*Task to complete*.
This exercise calls for every record to be returned exactly, with pictures removed.

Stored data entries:
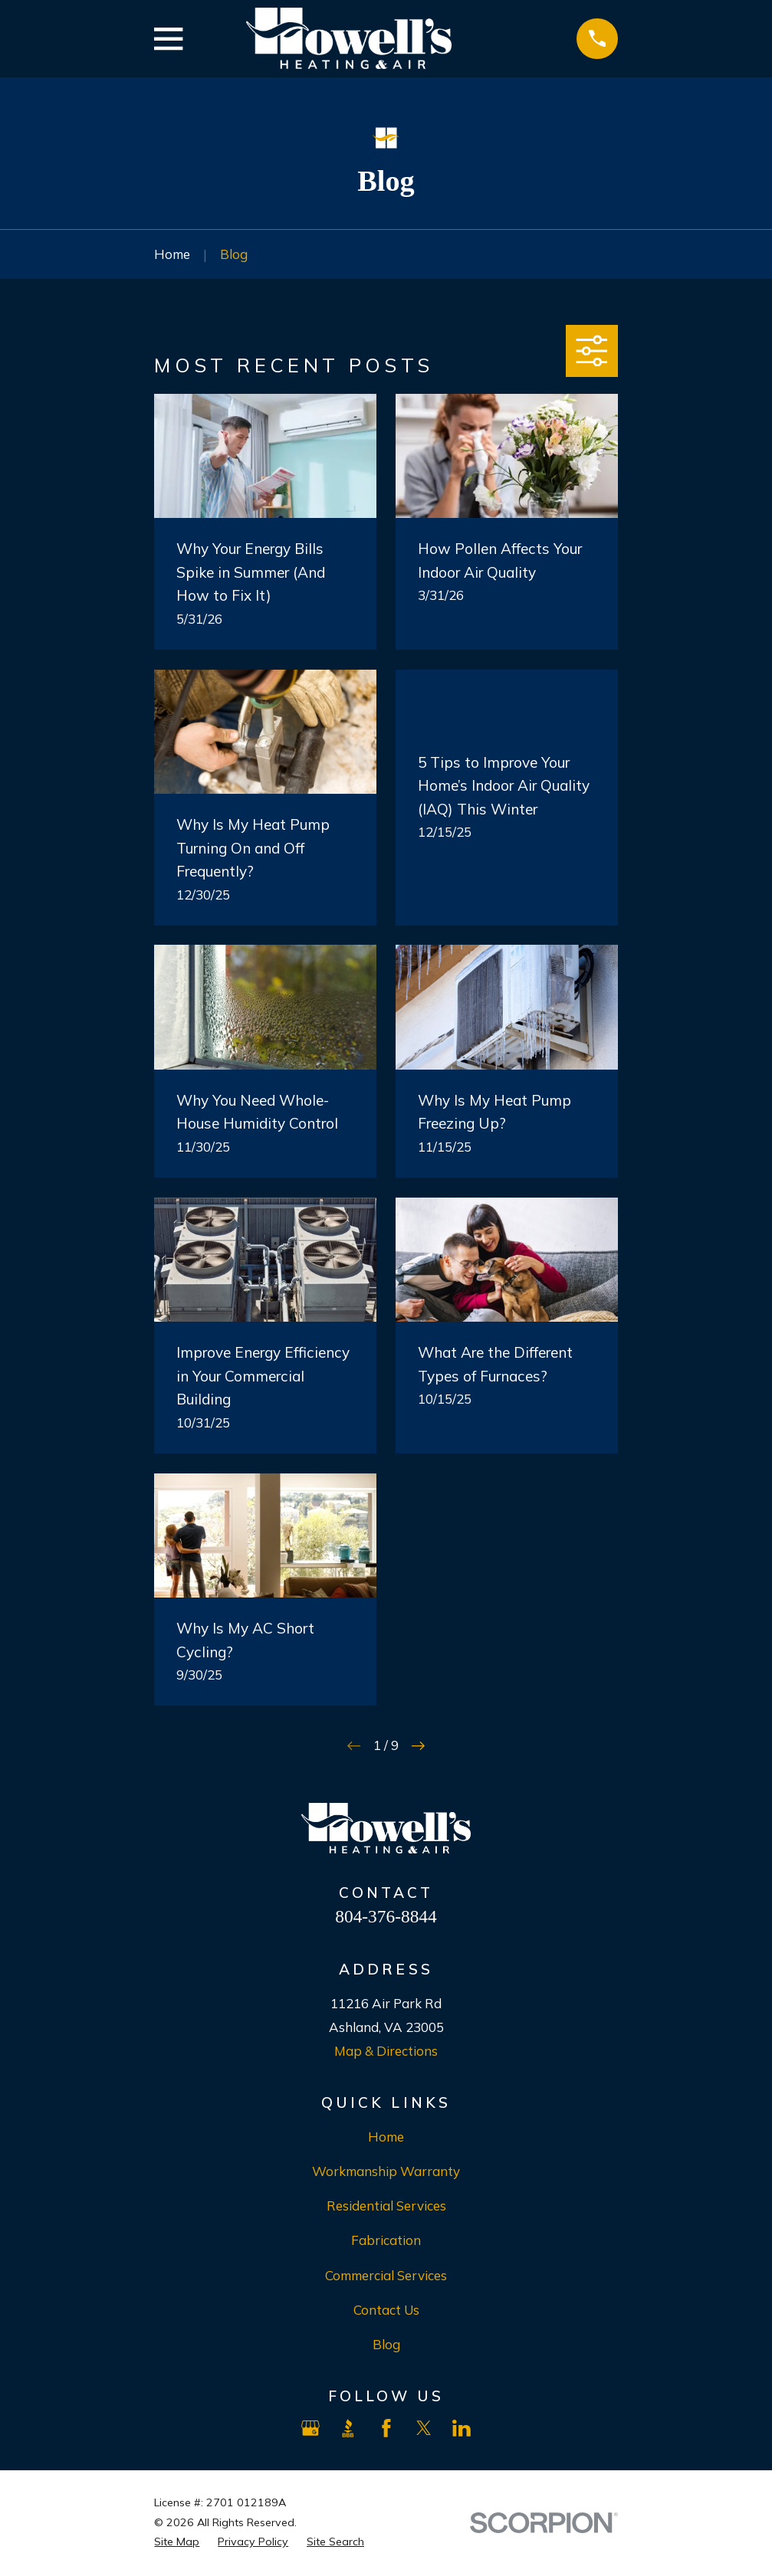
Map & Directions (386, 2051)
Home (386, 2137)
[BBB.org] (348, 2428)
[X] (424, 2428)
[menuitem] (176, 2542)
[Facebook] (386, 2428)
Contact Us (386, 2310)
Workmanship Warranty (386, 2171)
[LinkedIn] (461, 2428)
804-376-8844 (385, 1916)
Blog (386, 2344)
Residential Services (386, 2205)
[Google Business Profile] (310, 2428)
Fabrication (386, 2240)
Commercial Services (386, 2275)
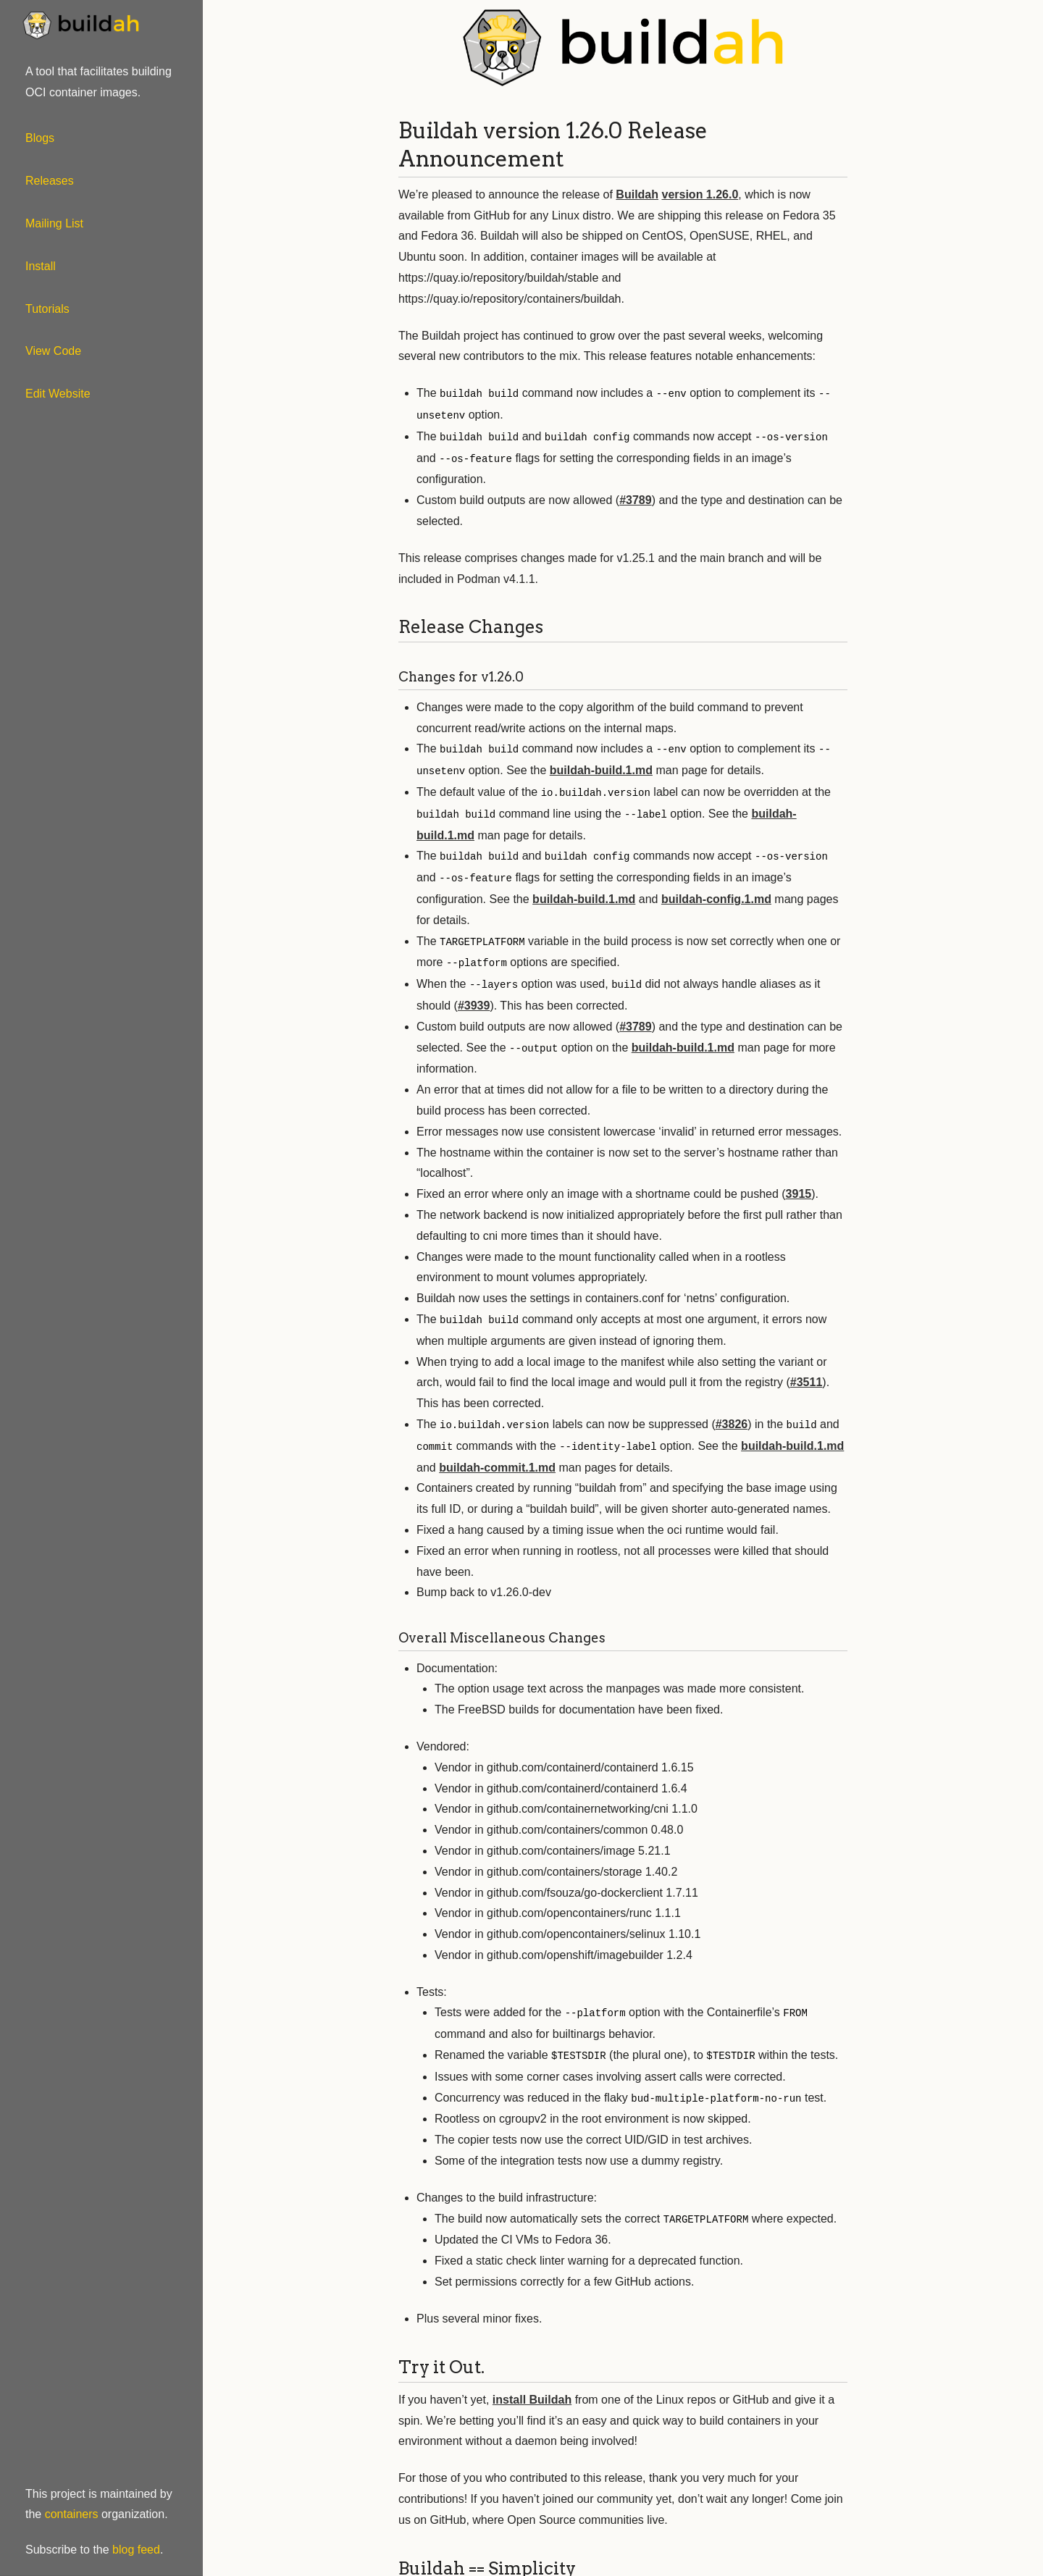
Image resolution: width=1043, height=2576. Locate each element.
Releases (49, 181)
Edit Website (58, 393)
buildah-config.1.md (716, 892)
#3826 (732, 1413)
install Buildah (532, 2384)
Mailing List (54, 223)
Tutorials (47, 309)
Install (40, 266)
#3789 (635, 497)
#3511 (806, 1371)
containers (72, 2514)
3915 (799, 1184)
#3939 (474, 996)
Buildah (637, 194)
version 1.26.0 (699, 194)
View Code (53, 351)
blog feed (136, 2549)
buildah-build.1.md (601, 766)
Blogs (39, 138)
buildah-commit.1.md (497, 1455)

*Result of the task*.
Map & Directions (386, 2051)
Home (386, 2137)
[BBB.org] (348, 2428)
[X] (424, 2428)
[menuitem] (176, 2542)
[Facebook] (386, 2428)
Contact Us (386, 2310)
Workmanship Warranty (386, 2171)
[LinkedIn] (461, 2428)
804-376-8844 (385, 1916)
Blog (386, 2344)
Residential Services (386, 2205)
[Google Business Profile] (310, 2428)
Fabrication (386, 2240)
Commercial Services (386, 2275)
Image resolution: width=1043, height=2576. Locate each element.
Releases (49, 181)
Edit Website (58, 393)
buildah-config.1.md (716, 892)
#3826 (732, 1413)
install Buildah (532, 2384)
Mailing List (54, 223)
Tutorials (47, 309)
Install (40, 266)
#3789 (635, 497)
#3511 (806, 1371)
containers (72, 2514)
3915 (799, 1184)
#3939 (474, 996)
Buildah (637, 194)
version 1.26.0 (699, 194)
View Code (53, 351)
blog feed (136, 2549)
buildah-build.1.md (601, 766)
Blogs (39, 138)
buildah-commit.1.md (497, 1455)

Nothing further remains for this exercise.